De portretsituatie installeert een ruimte vol met potentiële conflicten: die tussen model en fotograaf, tussen model en camera en tussen camera en fotograaf. Meer dan eens moet het portret bevochten worden op de dictatoriale wil van de fotograaf én de onverschilligheid van de camera, het thema van de derde en vierde zaal. De reeks Selbstdarstellungen van Heinrich Riebesehl in de derde zaal vormt daar een perfecte illustratie van. In deze reeks geeft de fotograaf het beslissingsproces uit handen en laat de geportretteerden (vaak een koppel of twee vrienden) zelf hun portret maken. Hij staat hen toe hun pose te controleren met behulp van een spiegel die naast de camera staat opgesteld en geeft hen een zelfontspanner in handen. Belangrijke beperking: ze mogen maar één enkel beeld maken, waardoor Riebesehls subjectiviteit bij de uiteindelijke presentatie van de beelden nog meer wordt ingeperkt.
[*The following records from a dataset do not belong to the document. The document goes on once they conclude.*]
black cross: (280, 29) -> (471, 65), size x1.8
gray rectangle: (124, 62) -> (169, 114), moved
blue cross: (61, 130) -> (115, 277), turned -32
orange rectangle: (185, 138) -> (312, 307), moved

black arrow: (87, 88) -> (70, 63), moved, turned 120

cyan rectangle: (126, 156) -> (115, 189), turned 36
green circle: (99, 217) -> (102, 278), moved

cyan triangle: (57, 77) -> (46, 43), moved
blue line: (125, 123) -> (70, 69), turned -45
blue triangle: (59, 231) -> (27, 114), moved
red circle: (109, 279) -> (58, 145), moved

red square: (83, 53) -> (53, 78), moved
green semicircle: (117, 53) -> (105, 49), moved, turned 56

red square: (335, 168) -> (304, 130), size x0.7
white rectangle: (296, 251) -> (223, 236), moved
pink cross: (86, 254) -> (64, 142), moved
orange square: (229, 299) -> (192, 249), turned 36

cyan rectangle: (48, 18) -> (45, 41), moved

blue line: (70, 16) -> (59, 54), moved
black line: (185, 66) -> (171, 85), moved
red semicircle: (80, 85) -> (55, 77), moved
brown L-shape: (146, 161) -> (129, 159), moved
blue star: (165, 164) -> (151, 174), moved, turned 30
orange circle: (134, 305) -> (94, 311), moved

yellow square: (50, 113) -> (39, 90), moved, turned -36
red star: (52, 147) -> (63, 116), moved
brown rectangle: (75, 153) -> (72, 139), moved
Het resultaat is een reeks innemende beelden van lichamen die zichzelf aarzelend (en soms paniekerig) een houding proberen te geven. De afwezigheid van een fotograaf, bij wie ze bevestiging zouden kunnen vinden, zorgt dat ze enkel kunnen terugvallen op hun eigen verbeelding. Meteen transformeert de geïmproviseerde portretstudio in een laboratorium waar er naarstig wordt gezocht naar een ‘juiste’ afstemming tussen het eigen zelfbeeld, het sociaal aanvaarde (of gewenste) zelfbeeld en het geprojecteerde ‘objectieve’ beeld dat de spiegel hen aanreikt. Een heikele evenwichtsoefening die vaak voor een hilarisch geschipper zorgt.
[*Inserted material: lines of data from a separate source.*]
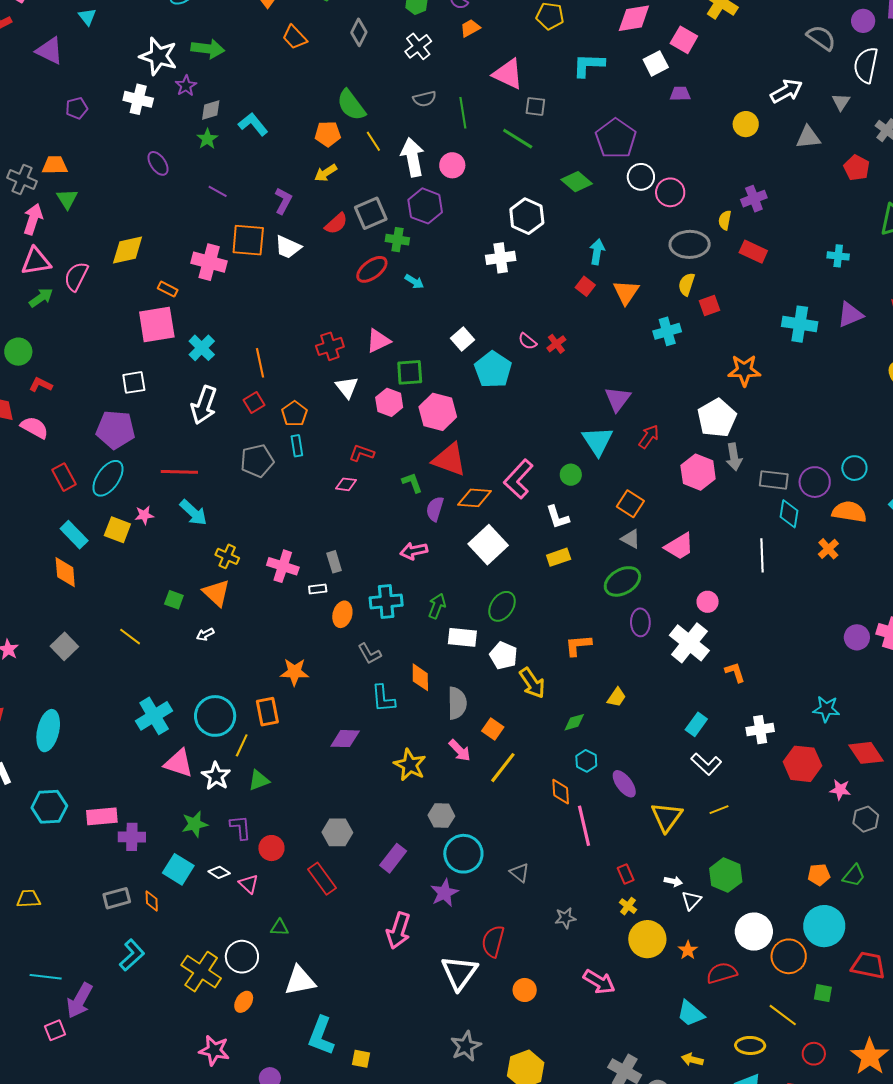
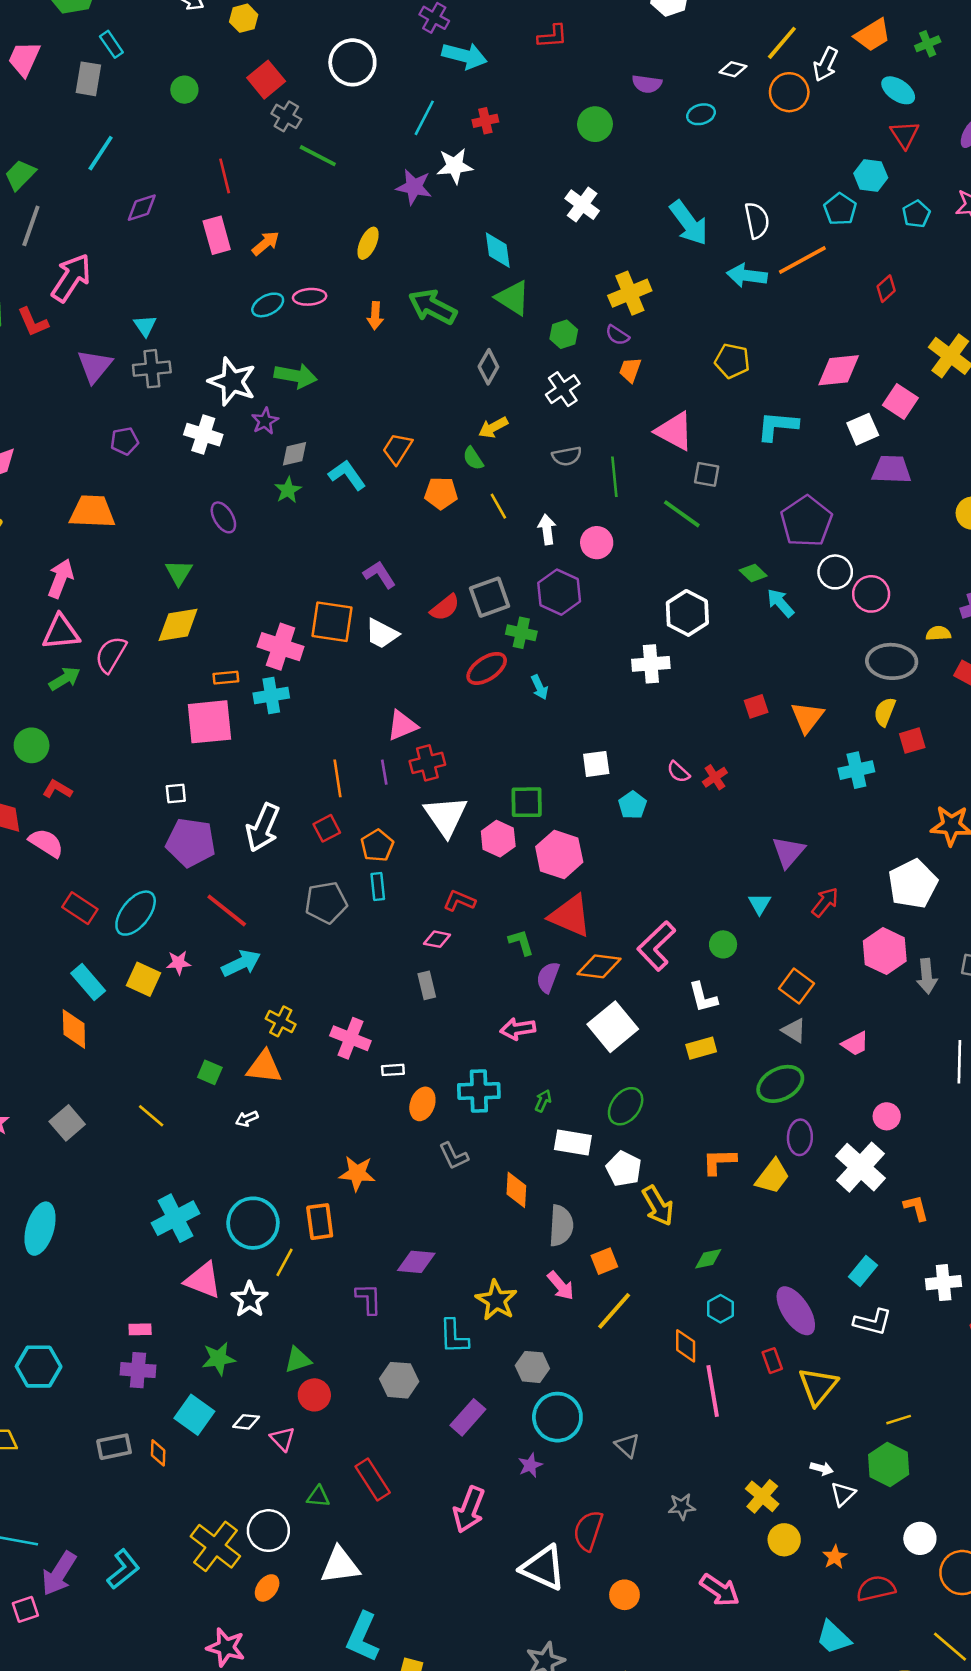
orange trapezoid: (470, 28) -> (630, 370), turned -45
orange trapezoid: (295, 37) -> (397, 449), moved, turned 72
purple triangle: (50, 51) -> (95, 366), turned 40
purple trapezoid: (680, 94) -> (891, 470), size x1.5
green semicircle: (351, 105) -> (473, 458), size x0.6
white arrow: (413, 157) -> (547, 529), size x0.6
orange trapezoid: (55, 165) -> (92, 512), size x1.4
yellow arrow: (326, 173) -> (493, 427), moved
gray cross: (22, 180) -> (152, 369), moved, turned -32
green diamond: (577, 182) -> (753, 573), size x0.7
purple line: (218, 191) -> (384, 772), moved, turned 48
green triangle: (67, 199) -> (179, 573), moved
purple L-shape: (283, 201) -> (379, 575), turned -64
yellow semicircle: (725, 220) -> (938, 633), turned 72
cyan arrow: (597, 252) -> (781, 603), moved, turned -55
cyan arrow: (414, 282) -> (540, 687), turned 30
red square: (585, 286) -> (756, 706), turned 30
orange rectangle: (168, 289) -> (226, 678), turned -36
white square: (462, 339) -> (596, 764), turned 30
pink triangle: (378, 341) -> (402, 726), moved
cyan cross: (202, 348) -> (271, 695), moved, turned 32
cyan pentagon: (493, 370) -> (632, 805), size x0.6
white square: (134, 382) -> (176, 794), size x0.7
white triangle: (347, 387) -> (446, 816), size x1.5
purple pentagon: (115, 430) -> (191, 843), moved
cyan triangle: (598, 441) -> (760, 904), size x0.6
gray arrow: (734, 457) -> (927, 976), moved
red line: (179, 472) -> (227, 911), turned 33
red rectangle: (64, 477) -> (80, 908), turned -32
cyan arrow: (193, 513) -> (241, 963), turned -72
pink trapezoid: (679, 546) -> (855, 1044), size x0.7
gray rectangle: (334, 562) -> (427, 985), moved
orange triangle: (216, 593) -> (264, 1067), turned -40
green arrow: (437, 606) -> (543, 1101), size x0.7
yellow trapezoid: (617, 697) -> (772, 1176), moved, size x1.4
cyan L-shape: (383, 698) -> (454, 1336), moved
orange square: (493, 729) -> (604, 1261), turned 30
white L-shape: (706, 764) -> (873, 1322), turned -32
green triangle: (259, 780) -> (298, 1360), moved
purple ellipse: (624, 784) -> (796, 1311), moved, size x1.4
cyan hexagon: (49, 807) -> (39, 1367), moved
yellow line: (719, 810) -> (899, 1420), moved
pink rectangle: (102, 816) -> (140, 1329), moved, size x0.6
purple L-shape: (240, 827) -> (369, 1299), moved
white diamond: (219, 872) -> (246, 1422), turned -30
red rectangle: (626, 874) -> (772, 1361), moved
red rectangle: (322, 879) -> (373, 1480), moved
purple star: (444, 893) -> (530, 1465), size x0.7
yellow cross: (628, 906) -> (762, 1496), size x1.5
white circle: (754, 932) -> (920, 1538), size x0.7
yellow circle: (647, 939) -> (784, 1540), size x0.7
cyan L-shape: (132, 955) -> (123, 1569), moved
white triangle: (459, 973) -> (543, 1568), turned -45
In elke zaal wordt eenzelfde spanningsboog geschetst: van een overmoedig (naïef?) vertrouwen in de potentie van het fotografische portret om dat enigmatische en enigszins aanmatigend wezen dat zichzelf een ‘individu’ noemt in beeld te kunnen brengen, naar een fundamenteel wantrouwen waarbij vooral de onvoorstelbaarheid van dat unieke zelf wordt beklemtoond. In de tentoonstelling wordt dit kwijnend geloof in het fotografische portret vooral gelezen als het resultaat van een relatief recente ontwaarding van het begrip ‘individu’. Niet de gebruikte fotografische strategie, maar de maatschappelijke context waarbinnen het fotografisch portret functioneert, bepaalt uiteindelijk hoe het beeld gelezen wordt. De reeks identiteitsfoto’s van Thomas Ruff demonstreert de hedendaagse onttakeling van het individu wellicht het indringendst: hier verschijnt het geformatteerde individu, dat wil zeggen het individu dat niet langer een uniciteit mag opeisen die verder gaat dan een louter decoratieve opsmuk.

 

Fotografie und Individuum. Porträtkonzepte loopt nog tot 4 april in het Folkwang Museum, Museumplatz 1, 45128 Essen (201/8845.444; www.museum-folkwang.de).